>>
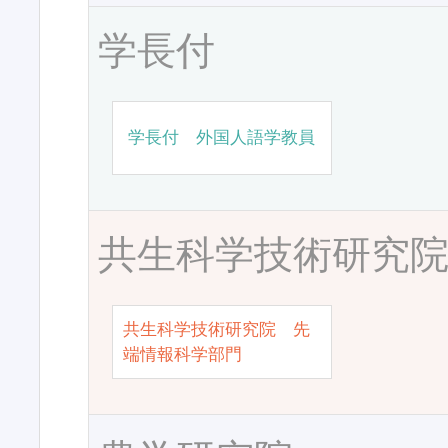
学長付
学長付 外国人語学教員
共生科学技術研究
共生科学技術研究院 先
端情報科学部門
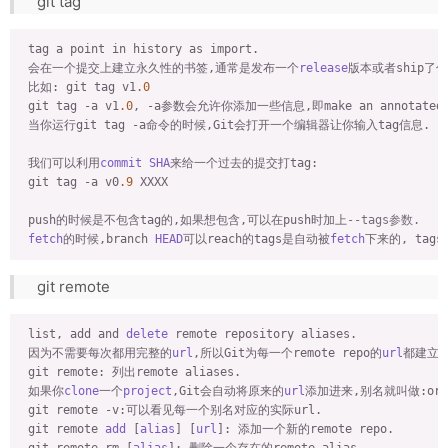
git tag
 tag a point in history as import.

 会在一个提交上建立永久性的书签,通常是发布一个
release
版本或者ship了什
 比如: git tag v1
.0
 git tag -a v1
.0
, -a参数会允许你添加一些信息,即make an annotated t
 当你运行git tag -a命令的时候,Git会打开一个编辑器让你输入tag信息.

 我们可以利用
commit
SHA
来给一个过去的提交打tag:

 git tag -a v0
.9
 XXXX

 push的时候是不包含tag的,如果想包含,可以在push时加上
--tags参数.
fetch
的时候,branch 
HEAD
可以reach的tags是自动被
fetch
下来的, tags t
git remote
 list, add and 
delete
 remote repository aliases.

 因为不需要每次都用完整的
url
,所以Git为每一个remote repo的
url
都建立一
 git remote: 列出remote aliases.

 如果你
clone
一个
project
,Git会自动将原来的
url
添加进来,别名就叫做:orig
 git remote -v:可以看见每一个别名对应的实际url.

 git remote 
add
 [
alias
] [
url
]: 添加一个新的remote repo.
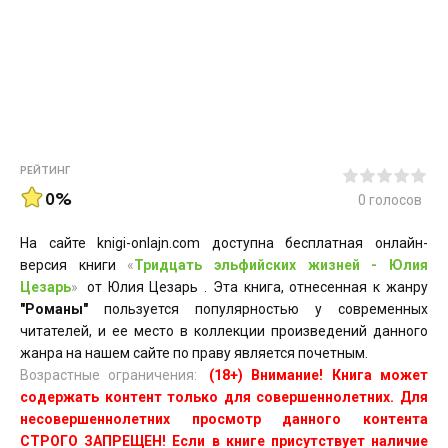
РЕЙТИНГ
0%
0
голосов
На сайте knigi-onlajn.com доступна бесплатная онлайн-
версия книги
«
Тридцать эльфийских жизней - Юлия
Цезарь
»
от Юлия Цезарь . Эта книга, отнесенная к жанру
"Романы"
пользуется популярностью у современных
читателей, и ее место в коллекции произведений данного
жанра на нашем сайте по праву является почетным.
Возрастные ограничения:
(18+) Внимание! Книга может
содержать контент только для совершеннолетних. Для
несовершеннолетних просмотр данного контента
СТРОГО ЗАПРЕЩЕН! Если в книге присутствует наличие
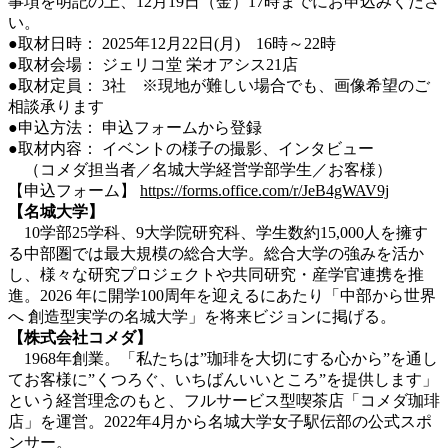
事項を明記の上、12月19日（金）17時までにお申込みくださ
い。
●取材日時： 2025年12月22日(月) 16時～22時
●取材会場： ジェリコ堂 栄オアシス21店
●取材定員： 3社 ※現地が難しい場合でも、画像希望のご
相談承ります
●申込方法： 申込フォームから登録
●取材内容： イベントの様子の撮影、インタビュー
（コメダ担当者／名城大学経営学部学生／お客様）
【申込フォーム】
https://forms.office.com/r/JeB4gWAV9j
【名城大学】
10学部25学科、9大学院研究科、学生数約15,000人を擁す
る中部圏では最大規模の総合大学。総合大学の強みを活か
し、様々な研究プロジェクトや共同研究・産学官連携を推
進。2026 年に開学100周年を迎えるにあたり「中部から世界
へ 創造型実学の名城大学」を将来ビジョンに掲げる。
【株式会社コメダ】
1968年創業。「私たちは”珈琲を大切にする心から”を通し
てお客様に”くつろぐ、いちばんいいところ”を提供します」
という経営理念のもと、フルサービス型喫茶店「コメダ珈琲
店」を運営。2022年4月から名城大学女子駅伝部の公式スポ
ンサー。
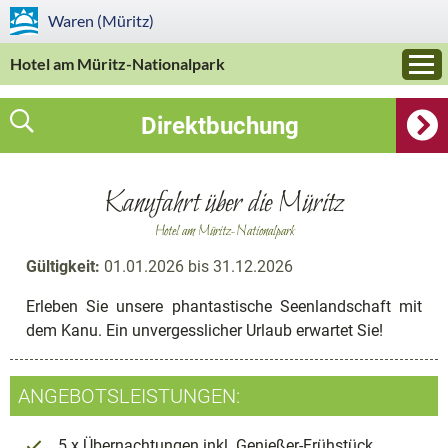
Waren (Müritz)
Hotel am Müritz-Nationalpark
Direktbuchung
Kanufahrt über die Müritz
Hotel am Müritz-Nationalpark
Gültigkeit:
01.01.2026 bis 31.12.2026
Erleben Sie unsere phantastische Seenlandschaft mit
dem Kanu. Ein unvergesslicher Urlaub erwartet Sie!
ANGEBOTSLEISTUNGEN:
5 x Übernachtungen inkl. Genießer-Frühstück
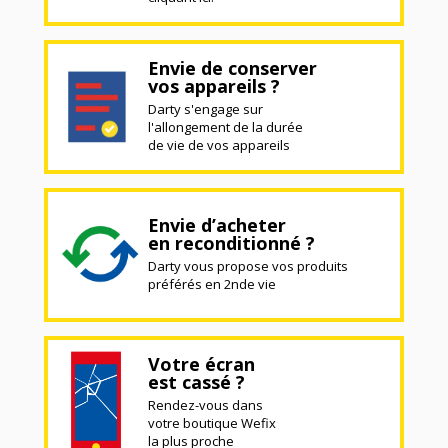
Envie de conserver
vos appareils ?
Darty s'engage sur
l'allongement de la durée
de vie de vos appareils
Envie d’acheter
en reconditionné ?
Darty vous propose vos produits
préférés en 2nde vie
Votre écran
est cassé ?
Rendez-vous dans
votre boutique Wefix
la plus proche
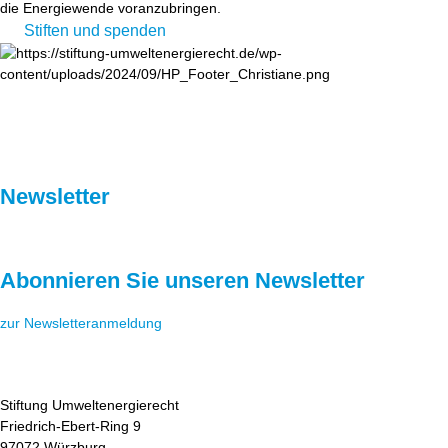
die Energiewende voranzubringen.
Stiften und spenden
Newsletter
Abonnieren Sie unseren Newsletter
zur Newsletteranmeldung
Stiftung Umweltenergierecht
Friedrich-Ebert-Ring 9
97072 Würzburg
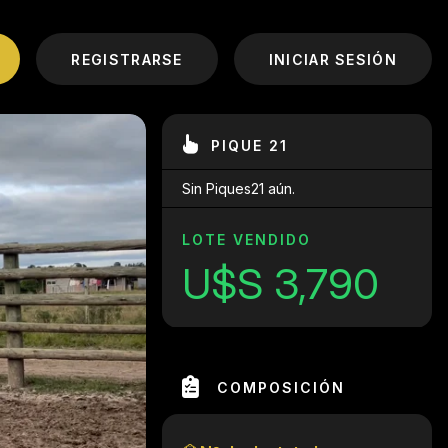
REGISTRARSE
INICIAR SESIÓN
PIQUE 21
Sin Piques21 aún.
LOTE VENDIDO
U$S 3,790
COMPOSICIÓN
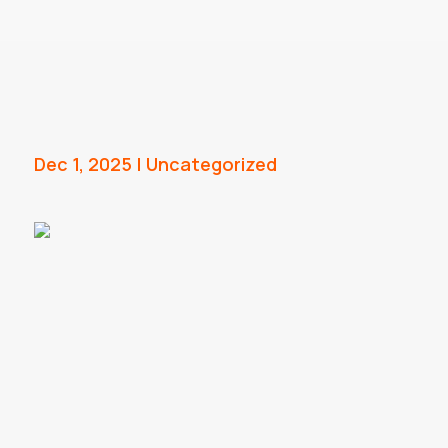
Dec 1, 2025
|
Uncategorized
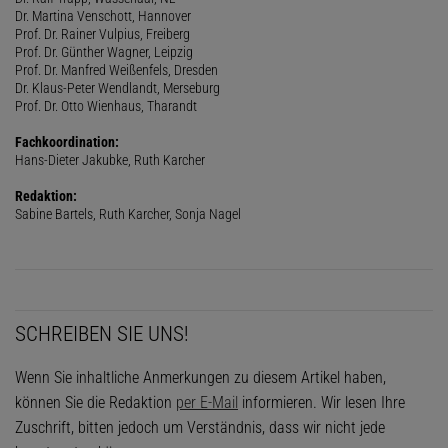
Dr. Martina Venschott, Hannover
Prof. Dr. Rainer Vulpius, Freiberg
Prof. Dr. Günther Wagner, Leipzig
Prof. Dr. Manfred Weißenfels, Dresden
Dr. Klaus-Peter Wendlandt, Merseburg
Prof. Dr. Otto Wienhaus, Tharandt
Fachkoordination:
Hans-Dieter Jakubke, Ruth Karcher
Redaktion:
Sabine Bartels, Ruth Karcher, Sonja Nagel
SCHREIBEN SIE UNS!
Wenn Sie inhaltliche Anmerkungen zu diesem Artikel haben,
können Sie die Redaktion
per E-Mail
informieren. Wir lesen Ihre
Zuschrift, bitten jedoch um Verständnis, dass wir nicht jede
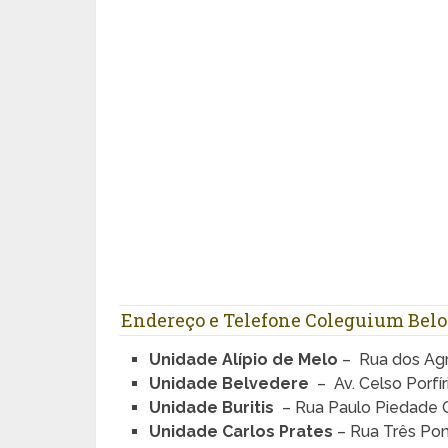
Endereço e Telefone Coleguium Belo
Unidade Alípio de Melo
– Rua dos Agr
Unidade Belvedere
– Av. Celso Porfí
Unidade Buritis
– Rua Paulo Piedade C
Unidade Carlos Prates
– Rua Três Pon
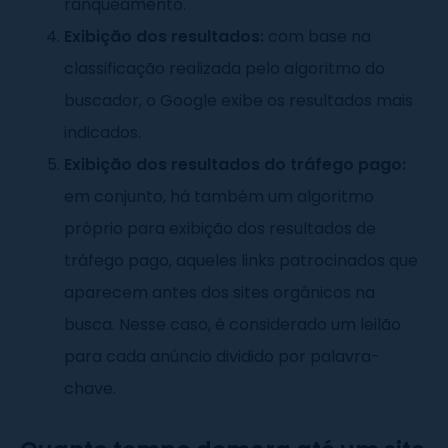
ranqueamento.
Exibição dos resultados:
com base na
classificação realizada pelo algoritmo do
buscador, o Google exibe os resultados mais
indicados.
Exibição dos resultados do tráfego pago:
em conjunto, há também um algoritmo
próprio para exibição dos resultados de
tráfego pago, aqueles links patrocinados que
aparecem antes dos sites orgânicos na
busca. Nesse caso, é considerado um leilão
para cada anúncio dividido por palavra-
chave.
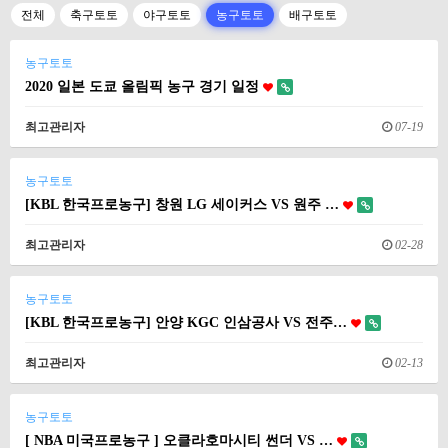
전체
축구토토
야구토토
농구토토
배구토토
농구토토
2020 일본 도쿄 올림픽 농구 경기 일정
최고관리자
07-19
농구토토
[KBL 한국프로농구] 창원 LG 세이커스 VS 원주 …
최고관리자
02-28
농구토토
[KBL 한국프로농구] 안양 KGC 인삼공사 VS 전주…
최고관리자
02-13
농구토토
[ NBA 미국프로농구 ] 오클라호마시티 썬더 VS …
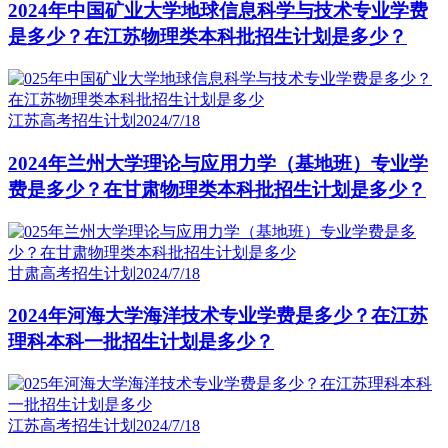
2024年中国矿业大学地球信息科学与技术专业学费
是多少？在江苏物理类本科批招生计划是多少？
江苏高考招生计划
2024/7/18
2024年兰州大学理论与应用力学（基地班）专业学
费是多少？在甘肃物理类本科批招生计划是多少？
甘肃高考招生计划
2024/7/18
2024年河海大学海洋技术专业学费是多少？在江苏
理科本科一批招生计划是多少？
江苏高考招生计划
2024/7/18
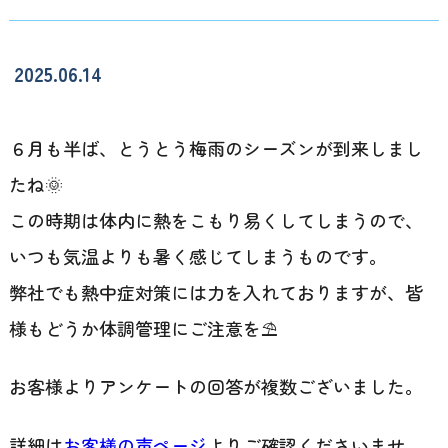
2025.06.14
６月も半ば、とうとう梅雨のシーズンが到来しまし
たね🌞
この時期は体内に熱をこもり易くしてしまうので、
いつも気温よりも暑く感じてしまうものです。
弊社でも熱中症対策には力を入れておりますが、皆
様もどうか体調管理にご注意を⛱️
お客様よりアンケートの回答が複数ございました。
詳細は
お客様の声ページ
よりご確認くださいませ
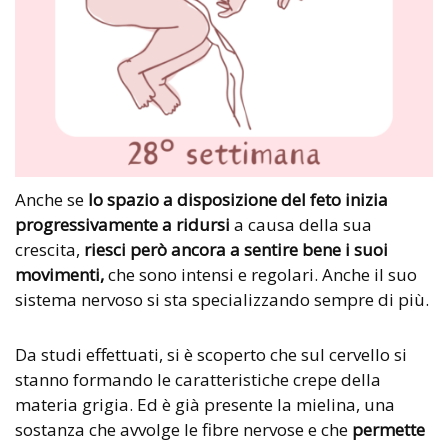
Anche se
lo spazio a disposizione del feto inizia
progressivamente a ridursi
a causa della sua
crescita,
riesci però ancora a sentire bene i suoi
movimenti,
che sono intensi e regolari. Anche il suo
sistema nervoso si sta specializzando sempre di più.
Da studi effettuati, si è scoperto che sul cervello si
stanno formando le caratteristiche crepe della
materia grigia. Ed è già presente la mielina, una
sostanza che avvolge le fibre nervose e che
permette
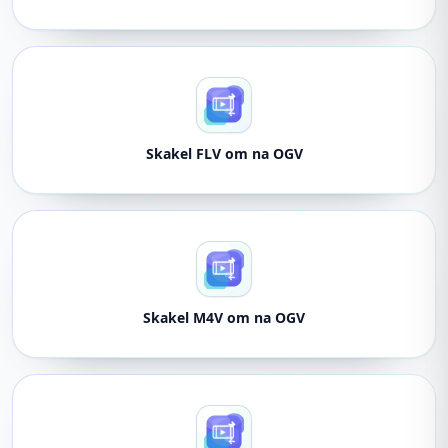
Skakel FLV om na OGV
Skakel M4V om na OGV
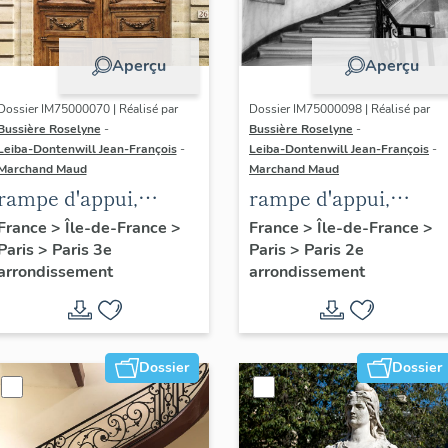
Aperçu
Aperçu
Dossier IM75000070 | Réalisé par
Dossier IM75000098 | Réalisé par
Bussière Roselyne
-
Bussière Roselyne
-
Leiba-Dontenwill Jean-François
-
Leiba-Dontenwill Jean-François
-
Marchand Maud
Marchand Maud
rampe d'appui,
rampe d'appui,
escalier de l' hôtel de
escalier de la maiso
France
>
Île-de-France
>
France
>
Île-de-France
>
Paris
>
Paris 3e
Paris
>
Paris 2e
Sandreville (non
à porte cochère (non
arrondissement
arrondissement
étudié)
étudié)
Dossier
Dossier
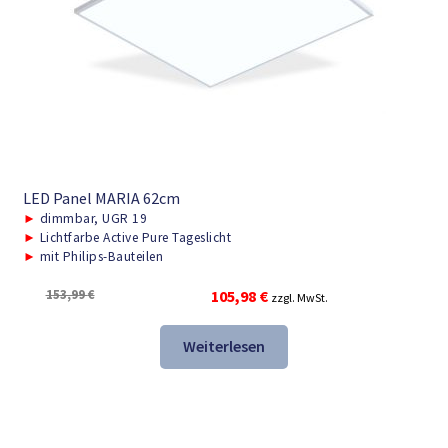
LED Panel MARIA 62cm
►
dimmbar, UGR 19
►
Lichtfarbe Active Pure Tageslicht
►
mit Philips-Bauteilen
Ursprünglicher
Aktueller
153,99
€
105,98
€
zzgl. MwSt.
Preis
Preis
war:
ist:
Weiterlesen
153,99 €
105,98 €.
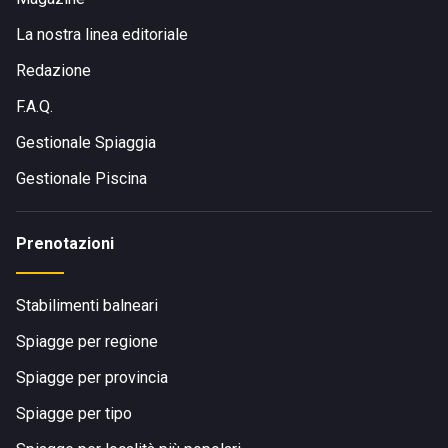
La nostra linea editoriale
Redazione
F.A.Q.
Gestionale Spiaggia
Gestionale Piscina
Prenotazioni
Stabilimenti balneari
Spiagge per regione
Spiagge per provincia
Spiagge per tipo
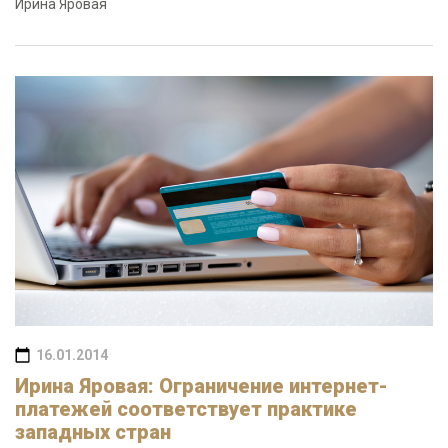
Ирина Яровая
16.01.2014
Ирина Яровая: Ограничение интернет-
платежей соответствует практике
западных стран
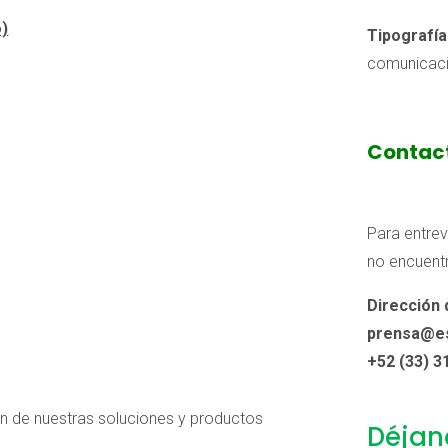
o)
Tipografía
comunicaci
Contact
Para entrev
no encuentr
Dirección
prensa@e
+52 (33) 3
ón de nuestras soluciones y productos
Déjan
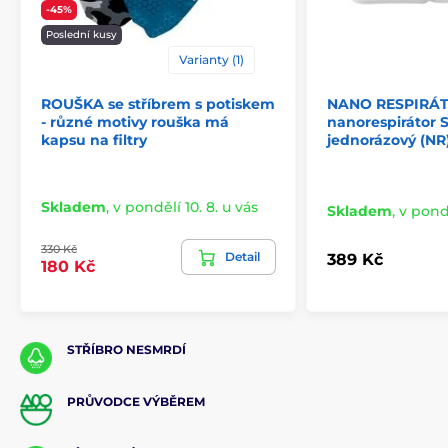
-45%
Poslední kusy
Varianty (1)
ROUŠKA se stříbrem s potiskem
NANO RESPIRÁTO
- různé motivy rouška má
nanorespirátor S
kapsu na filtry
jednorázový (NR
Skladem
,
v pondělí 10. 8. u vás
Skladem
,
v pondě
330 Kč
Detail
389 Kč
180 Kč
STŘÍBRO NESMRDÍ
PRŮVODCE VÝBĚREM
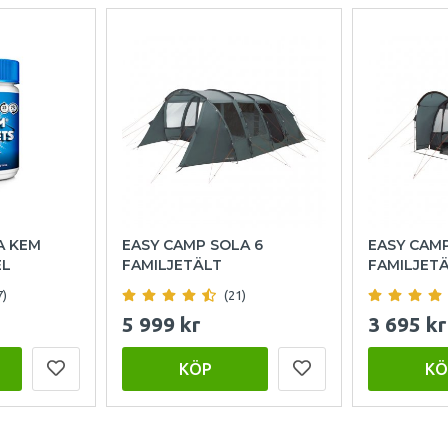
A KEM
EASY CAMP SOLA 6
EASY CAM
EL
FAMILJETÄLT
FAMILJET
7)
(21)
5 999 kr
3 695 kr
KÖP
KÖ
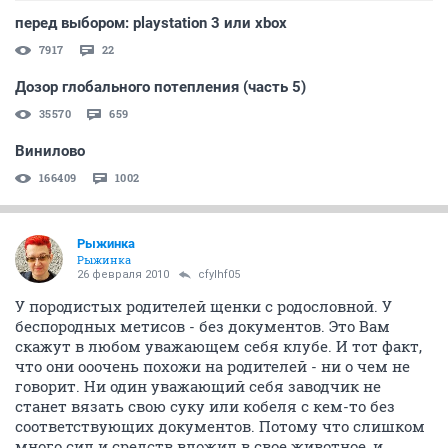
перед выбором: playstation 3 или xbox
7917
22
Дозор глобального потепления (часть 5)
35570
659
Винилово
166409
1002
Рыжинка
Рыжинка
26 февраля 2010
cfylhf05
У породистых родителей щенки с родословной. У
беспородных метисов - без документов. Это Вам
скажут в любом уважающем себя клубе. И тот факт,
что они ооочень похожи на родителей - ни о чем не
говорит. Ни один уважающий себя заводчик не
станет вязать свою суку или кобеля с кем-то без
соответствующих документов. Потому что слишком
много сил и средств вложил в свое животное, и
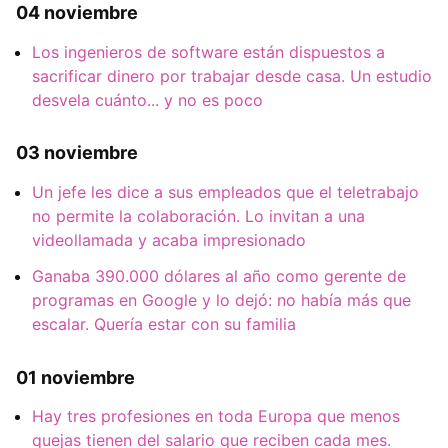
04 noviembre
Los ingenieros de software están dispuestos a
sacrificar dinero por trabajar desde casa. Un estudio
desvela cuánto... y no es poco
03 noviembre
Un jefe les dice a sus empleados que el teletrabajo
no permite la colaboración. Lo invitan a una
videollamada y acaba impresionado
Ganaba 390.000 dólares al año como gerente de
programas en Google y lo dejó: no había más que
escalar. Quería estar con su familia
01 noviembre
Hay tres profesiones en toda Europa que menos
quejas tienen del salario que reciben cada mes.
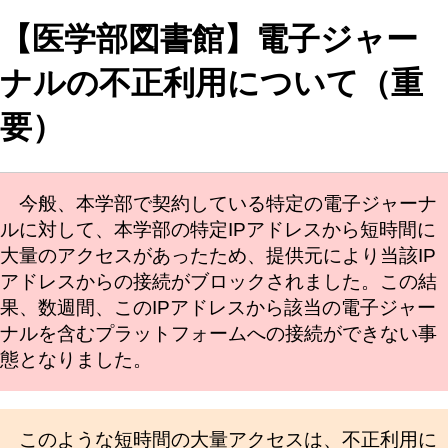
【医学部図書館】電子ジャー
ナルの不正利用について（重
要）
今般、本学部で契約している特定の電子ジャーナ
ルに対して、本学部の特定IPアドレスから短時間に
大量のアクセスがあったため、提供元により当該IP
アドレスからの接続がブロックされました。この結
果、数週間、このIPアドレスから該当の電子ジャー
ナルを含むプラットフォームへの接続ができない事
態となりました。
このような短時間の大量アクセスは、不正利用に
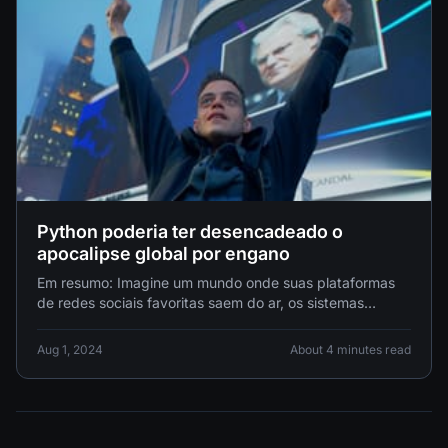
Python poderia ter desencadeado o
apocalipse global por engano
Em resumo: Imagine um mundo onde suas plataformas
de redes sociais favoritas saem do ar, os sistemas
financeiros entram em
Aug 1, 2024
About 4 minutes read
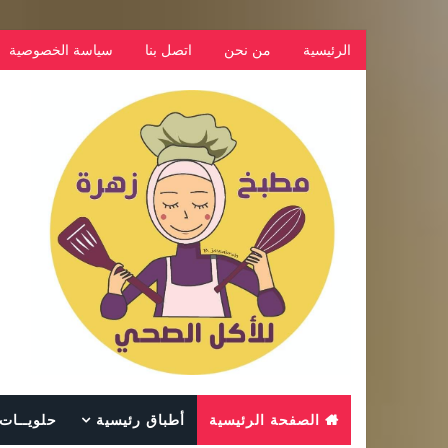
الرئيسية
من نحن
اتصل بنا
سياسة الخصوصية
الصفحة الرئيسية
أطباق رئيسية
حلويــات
<<
Problem details:
Write out word for word the lines above that run from the one with "01.01.2026 bis 31.12.2026" to the one with "l'allongement de la durée". Include both end lines; exclude the images.

Solution:
01.01.2026 bis 31.12.2026
Erleben Sie unsere phantastische Seenlandschaft mit
dem Kanu. Ein unvergesslicher Urlaub erwartet Sie!
ANGEBOTSLEISTUNGEN:
5 x Übernachtungen inkl. Genießer-Frühstück
Envie de conserver
vos appareils ?
Darty s'engage sur
l'allongement de la durée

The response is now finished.